Functional enrichment analysis
DAVID identified 997 and 239 significantly over-represented functional terms (GO or KEGG) in the fever-network and VO-associated fever-network, respectively. The top 10 most significant terms are listed in Table 2. Although the majority of the functions are significant in both sets, the fever-network was more significantly enriched with processes related to cell death (apoptosis) and responses to wounding. Considering the roles of fever, such finding is reasonable [35-41]. While “immune response” is commonly over-represented in both sets, leukocyte-related processes were the most significant in the Vaccine/VO-associated network, suggesting its important roles in vaccine-induced fever. It is interesting that the most enriched processes in the fever-vaccine sub-network are associated with positive regulation of phosphorylation and phosphate metabolic processes. How the phosphorylation process is involved in the fever and vaccines domain deserves further investigation.
Table 2.
Terms | Fever GG network | Vaccine fever GG network | VO fever GG network |
---|---|---|---|
regulation of cell death |
45.5* |
3.9 |
3.6 |
regulation of apoptosis |
45.4* |
3.9 |
3.6 |
regulation of programmed cell death |
45.3* |
3.9 |
3.6 |
response to organic substance |
37.8* |
3.4 |
3.9 |
response to wounding |
36.7* |
2.5 |
2.3 |
extracellular space |
34.8* |
1.0 |
1.0 |
positive regulation of multicellular organismal process |
33.7* |
3.1 |
3.9 |
defense response |
33.6* |
3.0 |
2.8 |
regulation of cell proliferation |
31.6* |
3.2 |
2.9 |
immune response |
30.7* |
7.8* |
7.2* |
cell activation |
19.2 |
9.2* |
8.7* |
positive regulation of phosphorylation |
16.6 |
7.2* |
7.0* |
positive regulation of phosphate metabolic process |
16.3 |
7.2* |
6.9* |
positive regulation of phosphorus metabolic process |
16.3 |
7.2* |
6.9* |
positive regulation of protein amino acid phosphorylation |
15.3 |
7.3* |
7.0* |
leukocyte activation |
14.3 |
7.3* |
6.9* |
leukocyte differentiation |
9.7 |
8.9* |
8.5* |
hemopoiesis |
9.6 |
7.3* |
6.9* |
lymphocyte differentiation | 5.8 | 7.2* | 6.9* |
Values are –log10(Benjamini-Hochberg corrected P-values) from DAVID results. * corresponds to the 10 lowest p-values in each set.
Gene-vaccine interaction networks
Gene-vaccine interactions with positive SVM scores were integrated into the fever networks. The whole PubMed contained 1,716 articles containing 2,835 positively-scored interactions between genes and vaccines (including VO vaccine terms). Among these articles, 32 were also related to fever, which contained 52 sentences with 44 unique gene-vaccine interactions.

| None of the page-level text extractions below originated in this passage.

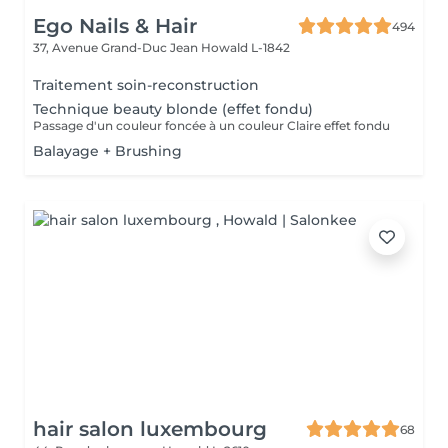
Ego Nails & Hair
494
37, Avenue Grand-Duc Jean
Howald L-1842
Traitement soin-reconstruction
Technique beauty blonde (effet fondu)
Passage d'un couleur foncée à un couleur Claire effet fondu
Balayage + Brushing
hair salon luxembourg
68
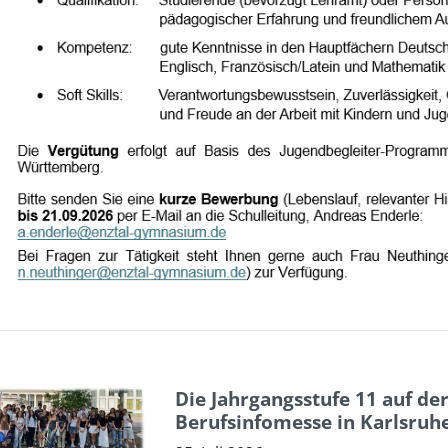
Die Jahrgangsstufe 11 auf de
Berufsinfomesse in Karlsruh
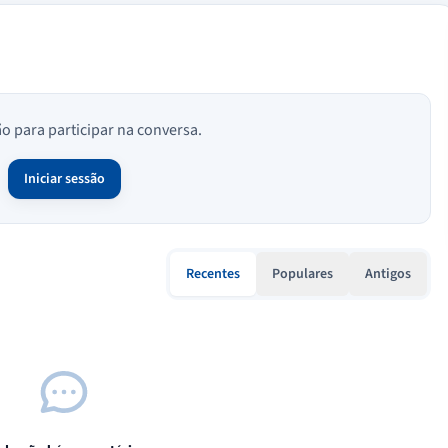
ão para participar na conversa.
Iniciar sessão
Recentes
Populares
Antigos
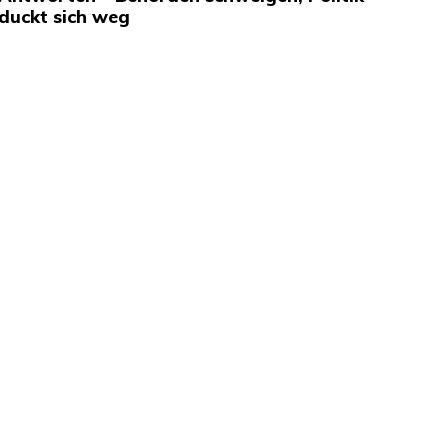
duckt sich weg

Specific vaccine names included Brucella vaccine RB51, Shigella flexneri vaccine SC602, Shigella sonnei strain WRSS1, and Shigella dysenteriae 1 strain WRSd1. Figure 3 illustrates the combination of gene-gene interactions and gene-vaccine interactions retrieved from the fever-associated literature (see Additional file 1 to explore the complete network).

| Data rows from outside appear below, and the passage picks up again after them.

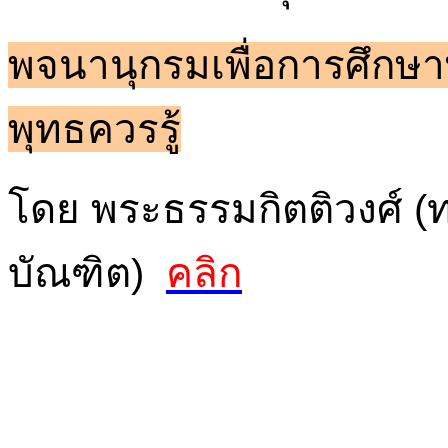
พจนานุกรมเพื่อการศึกษาพ
พุทธควรรู้
โดย พระธรรมกิตติวงศ์ (ท
บัณฑิต)
คลิก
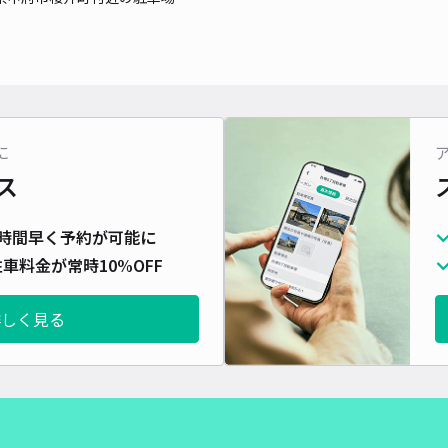
に
ス
時間早く予約が可能に
車料金が常時10%OFF
詳しく見る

Different levels of gene interaction networks were identified. Twenty-six genes were found to directly interact with the general term ‘vaccine’. Three of them (including CD4, CD8A, and VIPR1) also directly interact with one or more of the four vaccines. For example, Brucella vaccine strain RB51 induces the activation of CD4+ and CD8+ T cell responses [42]. Since both CD4 and CD8 interact with many other genes in the fever gene network, it is likely that RB51 also interacts with those genes through CD4 and/or CD8. The VO classification indicates that all these four vaccines are live attenuated vaccines. These results suggest that live attenuated vaccines are likely easier than other types of vaccines to induce fever-associated responses. These results demonstrate the other uses of VO knowledge than a simple dictionary of vaccines. These 26 genes directly interacting with vaccines can be considered as the first layer genes that interact with vaccines. The other 376 genes in the network are considered as the genes at the second layer (genes directly interacting with the 26 genes) or beyond. Although these genes have not been found to directly interact with vaccines through literature mining studies, they may indirectly interact with vaccines at different levels. Some of them may be more important than others in regulating vaccine-induced fever immune responses. It is interesting that no Toll-like receptors (TLRs) were found to directly interact with the vaccine in the fever-associated literature. Within the fever domain, many TLRs including TLR2, TLR4, TLR5, and TLR7 are found in the gene-gene interaction network. However, many TLRs are related with vaccines in the research domains not associated with fever. Therefore, it is reasonable to hypothesize that many vaccines directly or indirectly interact with these TLRs under the scope of fever domain.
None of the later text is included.